Will Power’s concussion leaves IndyCar in a fog

Before Penske Racing driver Will Power ever stepped foot into his racecar on Friday, he had a problem. Unknown to most in the garage area, the 35 year old driver Australian had been battling an inner ear infection, but was still determined to be medically safe to drive. Now, I don’t know about you,  but most people who suffer from an inner ear infection face balance issues, nausea, and dizziness; all of these can be compounded by the extreme G-forces that IndyCar racers face. Nonetheless, he jumped in the car, and went out for morning practice. What happened then is history; he crashed!

It wasn’t a major crash, to be sure, but it did total the No. 12 Verizon sponsored Chevrolet. We will never know if the inner ear infection contributed to the accident, but my guess is that it was a contributing factor.

After climbing out of the machine, he promptly lost his lunch, sorta speak, and lounged around until Saturday. On Saturday, he strapped back into the racecar, and dominated the speed charts, setting a new track record in the process, and qualifying in the pole position. Following his record setting run, he was interviewed about his accomplishment, and didn’t look right. To be honest, he looked as though he was about to pass out!

Sunday morning, he skipped practice, replaced by Spaniard Oriol Servia. Rumors in the garage area, and in the media, were that he was battling a stomach flu, but IndyCar and the Penske team knew the truth. In Friday’s crash, he suffered what has been labeled as a “minor” concussion, which was diagnosed late Saturday by the IndyCar medical staff. Nonetheless, he still drove on Saturday, placing not only himself, but other drivers, fans, and safety workers in jeopardy.

In the 15 years since Dale Earnhardt was tragically killed due to a closed head injury, one would think that the auto racing world would be more aware of these sort of brain traumas, and their impact on the health and well being of the competitors. However, a macho, walk it off attitude still pervades the paddock area. This attitude is at the very least unsafe, and at the worst dangerous to not only the sport, but the future well being of the racers themselves.
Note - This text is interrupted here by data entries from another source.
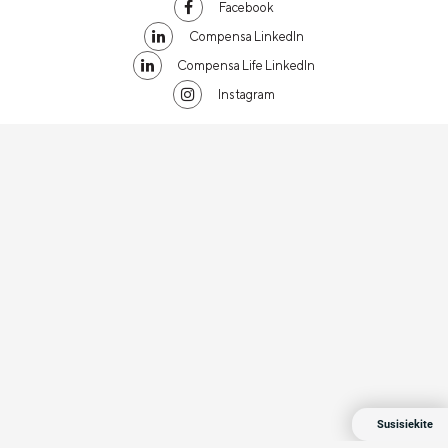
Facebook
Compensa LinkedIn
Compensa Life LinkedIn
Instagram
Susisiekite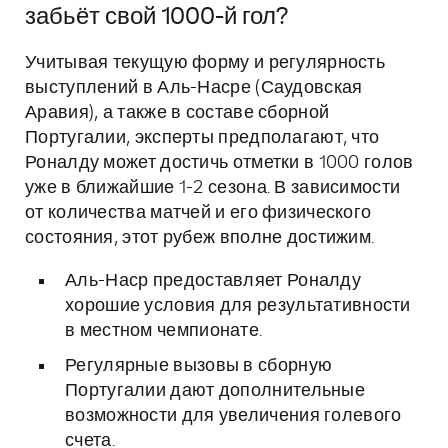
забьёт свой 1000-й гол?
Учитывая текущую форму и регулярность
выступлений в Аль-Насре (Саудовская
Аравия), а также в составе сборной
Португалии, эксперты предполагают, что
Роналду может достичь отметки в 1000 голов
уже в ближайшие 1-2 сезона. В зависимости
от количества матчей и его физического
состояния, этот рубеж вполне достижим.
Аль-Наср предоставляет Роналду
хорошие условия для результативности
в местном чемпионате.
Регулярные вызовы в сборную
Португалии дают дополнительные
возможности для увеличения голевого
счета.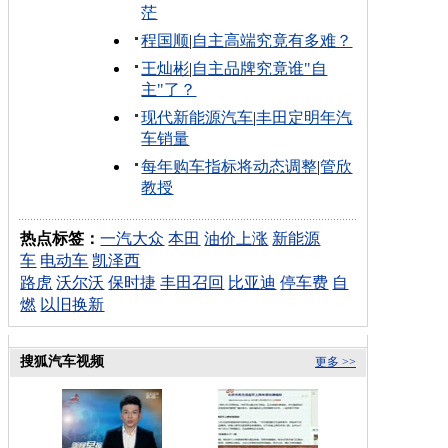
茫
程国顺
|
自主高端究竟有多难？
王灿彬
|
自主品牌究竟谁"自
主"了？
现代新能源汽车
|
丰田定明年汽
车销量
每年购车指标将动态调整
|
管欣
教授
热点标签：
一汽大众
本田
油价上涨
新能源
车
电动车
凯泽西
路虎
沃尔沃
保时捷
丰田召回
比亚迪
停车费
自
燃
以旧换新
搜狐汽车视频
更多 >>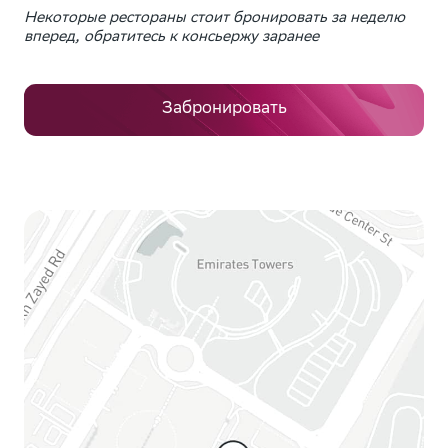
Некоторые рестораны стоит бронировать за неделю
вперед, обратитесь к консьержу заранее
Забронировать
Will Power has now entered into the IndyCar concussion protocol, and will continue to be evaluated before being allowed to compete again. Let us hope that IndyCar, and racing in general, will improve their diagnosis of brain injuries, and that the lackadaisical attitude towards the danger of concussions and other sports related injuries will not be allowed to continue. Otherwise, we might not be so lucky in the future.